▶ [Instructions for the task]
Report each line of the data that contains the string "Preview".

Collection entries
--- START ---

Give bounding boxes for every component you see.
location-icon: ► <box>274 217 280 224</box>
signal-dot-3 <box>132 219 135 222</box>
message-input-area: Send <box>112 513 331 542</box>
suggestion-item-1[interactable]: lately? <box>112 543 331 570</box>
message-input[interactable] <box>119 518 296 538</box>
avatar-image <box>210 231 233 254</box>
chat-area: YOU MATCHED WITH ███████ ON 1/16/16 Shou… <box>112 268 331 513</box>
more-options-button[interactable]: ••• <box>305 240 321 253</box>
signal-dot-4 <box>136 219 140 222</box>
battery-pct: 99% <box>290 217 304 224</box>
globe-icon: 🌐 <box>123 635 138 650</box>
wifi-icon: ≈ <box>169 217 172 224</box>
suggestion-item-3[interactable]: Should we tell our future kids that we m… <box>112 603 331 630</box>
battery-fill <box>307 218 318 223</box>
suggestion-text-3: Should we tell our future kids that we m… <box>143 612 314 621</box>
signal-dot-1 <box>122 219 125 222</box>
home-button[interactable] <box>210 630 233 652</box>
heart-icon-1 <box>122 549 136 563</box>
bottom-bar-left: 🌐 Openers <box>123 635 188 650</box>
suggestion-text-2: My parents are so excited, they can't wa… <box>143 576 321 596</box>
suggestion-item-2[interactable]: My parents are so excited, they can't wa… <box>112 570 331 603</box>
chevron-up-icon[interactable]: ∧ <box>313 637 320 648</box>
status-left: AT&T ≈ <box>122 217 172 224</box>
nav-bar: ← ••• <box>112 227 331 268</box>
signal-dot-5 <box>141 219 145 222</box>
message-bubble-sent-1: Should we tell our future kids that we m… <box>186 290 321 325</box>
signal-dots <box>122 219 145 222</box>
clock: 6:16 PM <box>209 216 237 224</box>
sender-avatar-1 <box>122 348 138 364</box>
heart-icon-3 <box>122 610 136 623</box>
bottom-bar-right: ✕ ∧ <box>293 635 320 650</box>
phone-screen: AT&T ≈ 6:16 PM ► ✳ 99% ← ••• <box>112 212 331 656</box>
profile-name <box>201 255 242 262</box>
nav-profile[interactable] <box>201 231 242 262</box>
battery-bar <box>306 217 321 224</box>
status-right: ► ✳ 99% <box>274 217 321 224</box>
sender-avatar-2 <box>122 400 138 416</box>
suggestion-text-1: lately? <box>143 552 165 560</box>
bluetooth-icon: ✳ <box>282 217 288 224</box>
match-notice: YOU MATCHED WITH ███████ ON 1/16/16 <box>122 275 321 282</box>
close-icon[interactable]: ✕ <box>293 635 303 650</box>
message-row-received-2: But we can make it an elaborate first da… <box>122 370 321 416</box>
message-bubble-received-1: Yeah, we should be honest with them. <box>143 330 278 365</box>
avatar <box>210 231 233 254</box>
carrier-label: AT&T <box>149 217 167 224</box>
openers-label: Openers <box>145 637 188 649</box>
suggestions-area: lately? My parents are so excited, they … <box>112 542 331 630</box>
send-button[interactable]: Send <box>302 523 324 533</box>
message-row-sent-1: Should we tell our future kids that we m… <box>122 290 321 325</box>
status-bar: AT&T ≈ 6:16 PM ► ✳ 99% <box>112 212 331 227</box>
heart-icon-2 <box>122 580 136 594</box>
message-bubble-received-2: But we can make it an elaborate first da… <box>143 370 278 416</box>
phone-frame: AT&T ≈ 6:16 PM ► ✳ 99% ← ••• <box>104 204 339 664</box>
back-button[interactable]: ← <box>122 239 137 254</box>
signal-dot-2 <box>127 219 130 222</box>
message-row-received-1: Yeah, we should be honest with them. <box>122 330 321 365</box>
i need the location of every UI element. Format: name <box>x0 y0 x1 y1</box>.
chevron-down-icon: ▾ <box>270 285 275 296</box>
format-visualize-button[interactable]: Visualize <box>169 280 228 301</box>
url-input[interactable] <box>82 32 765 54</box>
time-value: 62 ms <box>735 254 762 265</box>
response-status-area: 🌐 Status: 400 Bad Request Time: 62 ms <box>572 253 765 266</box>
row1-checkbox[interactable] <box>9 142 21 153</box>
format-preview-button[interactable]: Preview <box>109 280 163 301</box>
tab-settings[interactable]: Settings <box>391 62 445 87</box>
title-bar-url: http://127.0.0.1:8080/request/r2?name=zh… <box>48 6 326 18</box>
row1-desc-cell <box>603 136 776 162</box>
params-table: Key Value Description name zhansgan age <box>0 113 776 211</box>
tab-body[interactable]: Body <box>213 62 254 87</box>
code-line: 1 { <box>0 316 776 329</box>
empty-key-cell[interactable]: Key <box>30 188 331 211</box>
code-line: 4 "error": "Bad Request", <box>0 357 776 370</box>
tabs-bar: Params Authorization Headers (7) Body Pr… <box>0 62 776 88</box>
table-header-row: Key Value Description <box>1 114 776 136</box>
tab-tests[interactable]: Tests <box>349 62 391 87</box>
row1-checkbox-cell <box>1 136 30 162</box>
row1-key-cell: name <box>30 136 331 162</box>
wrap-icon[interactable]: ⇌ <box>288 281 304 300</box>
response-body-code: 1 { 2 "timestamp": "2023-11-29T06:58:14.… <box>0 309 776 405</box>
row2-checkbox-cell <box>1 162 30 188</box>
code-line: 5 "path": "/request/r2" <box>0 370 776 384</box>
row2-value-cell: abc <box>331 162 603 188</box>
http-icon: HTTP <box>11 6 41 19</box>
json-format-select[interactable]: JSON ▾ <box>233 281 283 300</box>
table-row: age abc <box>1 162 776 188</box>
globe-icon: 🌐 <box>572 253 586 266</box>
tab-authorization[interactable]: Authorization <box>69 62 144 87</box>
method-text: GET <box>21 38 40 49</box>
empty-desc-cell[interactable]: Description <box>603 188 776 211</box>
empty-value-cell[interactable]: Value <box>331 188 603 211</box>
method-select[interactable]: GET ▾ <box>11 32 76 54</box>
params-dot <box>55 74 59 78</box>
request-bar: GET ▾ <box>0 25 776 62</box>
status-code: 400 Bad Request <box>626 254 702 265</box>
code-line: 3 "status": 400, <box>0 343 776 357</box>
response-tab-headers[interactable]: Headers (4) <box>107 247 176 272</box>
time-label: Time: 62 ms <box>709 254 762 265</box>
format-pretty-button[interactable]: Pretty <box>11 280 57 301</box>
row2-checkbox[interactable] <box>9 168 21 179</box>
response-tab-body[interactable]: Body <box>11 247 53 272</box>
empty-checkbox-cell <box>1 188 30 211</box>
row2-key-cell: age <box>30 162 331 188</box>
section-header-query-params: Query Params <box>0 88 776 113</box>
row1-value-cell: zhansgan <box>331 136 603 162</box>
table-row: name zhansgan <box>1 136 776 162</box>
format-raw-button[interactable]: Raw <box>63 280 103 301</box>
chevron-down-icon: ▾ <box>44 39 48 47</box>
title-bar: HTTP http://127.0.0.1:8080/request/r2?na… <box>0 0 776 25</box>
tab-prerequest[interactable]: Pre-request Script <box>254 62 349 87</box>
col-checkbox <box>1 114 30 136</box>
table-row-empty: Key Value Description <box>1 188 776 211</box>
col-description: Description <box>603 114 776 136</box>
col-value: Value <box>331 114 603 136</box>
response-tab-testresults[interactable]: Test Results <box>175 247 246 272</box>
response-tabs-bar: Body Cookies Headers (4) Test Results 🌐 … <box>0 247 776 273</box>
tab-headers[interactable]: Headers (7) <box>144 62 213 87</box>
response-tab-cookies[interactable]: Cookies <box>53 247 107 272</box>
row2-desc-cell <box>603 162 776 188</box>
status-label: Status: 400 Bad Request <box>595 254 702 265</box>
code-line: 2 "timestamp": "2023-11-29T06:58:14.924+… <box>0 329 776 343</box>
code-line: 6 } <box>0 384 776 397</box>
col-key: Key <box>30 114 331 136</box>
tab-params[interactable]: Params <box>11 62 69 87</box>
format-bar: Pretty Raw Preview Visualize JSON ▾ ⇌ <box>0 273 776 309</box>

--- END ---

▶ [Written reply]
format-preview-button[interactable]: Preview <box>109 280 163 301</box>
format-bar: Pretty Raw Preview Visualize JSON ▾ ⇌ <box>0 273 776 309</box>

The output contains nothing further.